Drag is the air resistance that all aircraft experience in flight and it acts parallel to the relative airflow. Drag is broken down into two categories – induced drag and parasite drag. We’ll start by looking at induced drag.
We’ve learnt the aerofoil creates a total reaction by altering the speed and direction of the air flowing over it, and the total reaction has two components – lift and drag. The drag component is known as induced drag.
Since the lift and induced drag are components of the total reaction, it makes sense that whenever we increase the total reaction by increasing the angle of attack, we also increase induced drag.
As angle of attack increases, the pressure difference between the top and bottom of the wing also increases. At the end of the wing, there is no barrier to prevent the higher pressure below the wing from spilling around the wingtip and over the top of the wing.
This creates a spiraling airflow trailing behind the wingtips – known as a wingtip vortex.

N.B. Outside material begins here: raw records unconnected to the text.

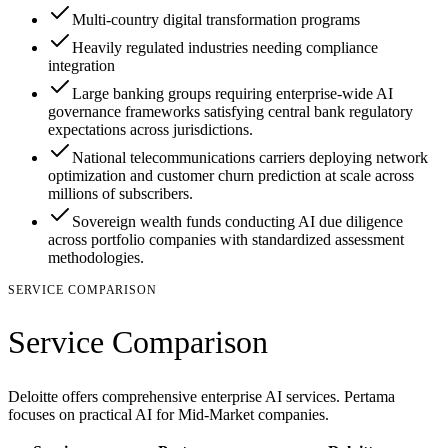
Multi-country digital transformation programs
Heavily regulated industries needing compliance
integration
Large banking groups requiring enterprise-wide AI
governance frameworks satisfying central bank regulatory
expectations across jurisdictions.
National telecommunications carriers deploying network
optimization and customer churn prediction at scale across
millions of subscribers.
Sovereign wealth funds conducting AI due diligence
across portfolio companies with standardized assessment
methodologies.
SERVICE COMPARISON
Service Comparison
Deloitte offers comprehensive enterprise AI services. Pertama
focuses on practical AI for Mid-Market companies.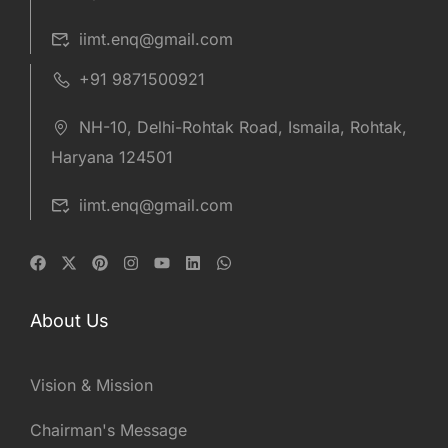
iimt.enq@gmail.com
+91 9871500921
NH-10, Delhi-Rohtak Road, Ismaila, Rohtak,
Haryana 124501
iimt.enq@gmail.com
About Us
Vision & Mission
Chairman's Message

The energy that is used in creating these wingtip vortices comes from the forward movement of the aircraft and is experienced as drag. So as angle of attack increases, the wingtip vortices cause induced drag to increase significantly.
As speed increases, the angle of attack is reduced to maintain level flight and the pressure difference between the top and bottom of the wing reduces.
This reduces the strength of the wingtip vortices and so induced drag decreases as speed increases. Conversely, a decrease in speed results in an increase in induced drag.